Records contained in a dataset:
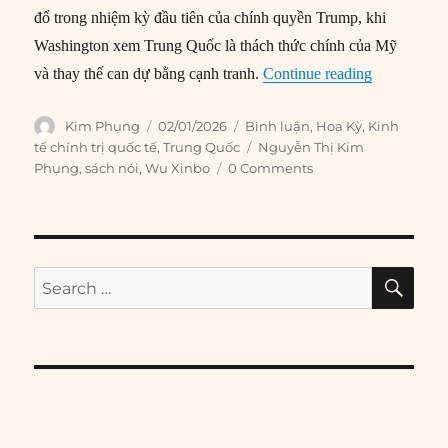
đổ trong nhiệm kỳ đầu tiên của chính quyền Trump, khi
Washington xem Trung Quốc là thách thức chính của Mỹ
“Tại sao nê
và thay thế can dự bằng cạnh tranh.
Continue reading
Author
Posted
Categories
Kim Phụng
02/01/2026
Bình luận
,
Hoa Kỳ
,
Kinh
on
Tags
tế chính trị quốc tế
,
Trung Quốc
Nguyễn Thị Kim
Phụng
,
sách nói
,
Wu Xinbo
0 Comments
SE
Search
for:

* * *

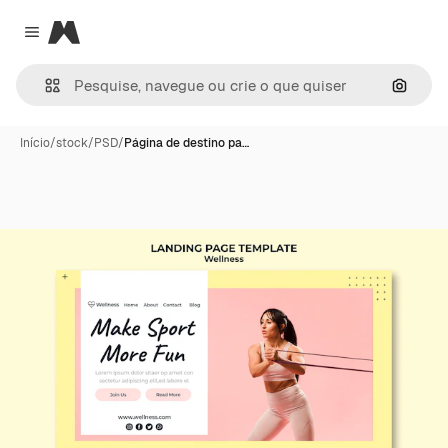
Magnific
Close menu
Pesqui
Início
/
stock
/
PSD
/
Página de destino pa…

[What you should do]
Read the entries above and find each line holding the word "chính". Copy it out.

[Answer to the problem]
đổ trong nhiệm kỳ đầu tiên của chính quyền Trump, khi
Washington xem Trung Quốc là thách thức chính của Mỹ
tế chính trị quốc tế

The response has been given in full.